|MGWA’s annual convention, like a lot of industry events, is a great opportunity to catch up with friends and colleagues in the industry. Source: Valerie King|
One of the real benefits of going to conventions — and this year was no exception — was a chance to spend time with longtime friends, perhaps share a meal or two and catch up on what’s been happening in their lives. I did see several very close industry friends and we spent some time together that we all enjoyed. Several attendees came up and said they enjoyed these columns and that makes me feel good. One retired driller, though, who is my best friend in the industry and who I have known for many decades, called me after we returned home and said he took exception to some of my comments about well pits written a couple of columns back. He further said he thought I was putting down the well pit and he kind of missed these things. Now this fellow is well spoken and was not really mad, and we discussed the matter at some length.
As we talked it became clear that both my friend and I had nothing against the properly built well pit. We agreed that only a very few pits are made and maintained in a proper manner. A couple of the fellows who made comments to me at the recent convention said they agreed that only a few pits were really correctly done. I guess to make this point in the article and at a risk at upsetting my friends in the public health industry, let me say again I think the properly constructed and maintained well pit was a good and reasonable way to ensure pump operation here in the frozen north.

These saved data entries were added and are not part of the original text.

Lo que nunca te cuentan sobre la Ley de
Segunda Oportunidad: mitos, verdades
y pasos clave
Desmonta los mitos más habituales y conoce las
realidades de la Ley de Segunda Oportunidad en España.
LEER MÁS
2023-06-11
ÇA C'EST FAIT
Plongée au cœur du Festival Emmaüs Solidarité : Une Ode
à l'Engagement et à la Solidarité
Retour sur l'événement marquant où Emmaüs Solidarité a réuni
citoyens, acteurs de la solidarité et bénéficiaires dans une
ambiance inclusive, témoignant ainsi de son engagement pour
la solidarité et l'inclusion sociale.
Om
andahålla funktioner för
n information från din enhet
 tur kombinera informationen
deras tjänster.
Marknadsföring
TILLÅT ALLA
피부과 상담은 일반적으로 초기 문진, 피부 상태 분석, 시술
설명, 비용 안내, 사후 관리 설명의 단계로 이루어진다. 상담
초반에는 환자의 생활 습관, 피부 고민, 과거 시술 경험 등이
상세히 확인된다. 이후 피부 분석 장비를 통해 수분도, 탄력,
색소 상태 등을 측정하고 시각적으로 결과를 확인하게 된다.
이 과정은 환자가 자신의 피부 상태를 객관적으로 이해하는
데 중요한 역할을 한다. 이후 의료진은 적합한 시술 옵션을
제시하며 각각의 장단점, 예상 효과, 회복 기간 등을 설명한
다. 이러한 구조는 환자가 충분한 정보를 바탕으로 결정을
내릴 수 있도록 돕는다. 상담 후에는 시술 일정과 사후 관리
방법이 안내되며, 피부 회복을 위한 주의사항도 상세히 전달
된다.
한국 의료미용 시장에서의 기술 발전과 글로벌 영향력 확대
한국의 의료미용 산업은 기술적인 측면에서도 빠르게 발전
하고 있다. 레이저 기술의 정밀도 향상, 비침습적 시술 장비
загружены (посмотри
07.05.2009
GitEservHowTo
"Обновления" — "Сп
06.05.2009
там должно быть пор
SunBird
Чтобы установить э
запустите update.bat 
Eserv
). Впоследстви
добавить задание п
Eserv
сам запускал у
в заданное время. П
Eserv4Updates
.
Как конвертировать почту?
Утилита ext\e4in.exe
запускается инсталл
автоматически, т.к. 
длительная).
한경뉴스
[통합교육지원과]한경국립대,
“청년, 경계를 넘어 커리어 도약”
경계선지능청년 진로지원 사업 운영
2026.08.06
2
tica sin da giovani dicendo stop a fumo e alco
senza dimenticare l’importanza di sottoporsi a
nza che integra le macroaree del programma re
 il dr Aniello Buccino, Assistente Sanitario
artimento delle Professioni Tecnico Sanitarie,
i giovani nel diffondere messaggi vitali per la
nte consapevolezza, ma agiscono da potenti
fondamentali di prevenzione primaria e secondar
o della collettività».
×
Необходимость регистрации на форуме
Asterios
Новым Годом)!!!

The good friend that called me had a couple of well pit tales that I have got to relate to you readers. He said he once worked on a pump in a well pit that was 12 feet deep. Now folks, that is a well pit. The average pit in Michigan is about 5 feet deep. My friend said that he believed that this one was of that depth, that is 12 feet, so that a shallow well pump could be used. If the water level in the well that terminated in this pit was somewhere between 25 and 30 feet deep, I can see where the extra deep pit could accomplish this, but goodness you would want a really good ladder to go down into this thing.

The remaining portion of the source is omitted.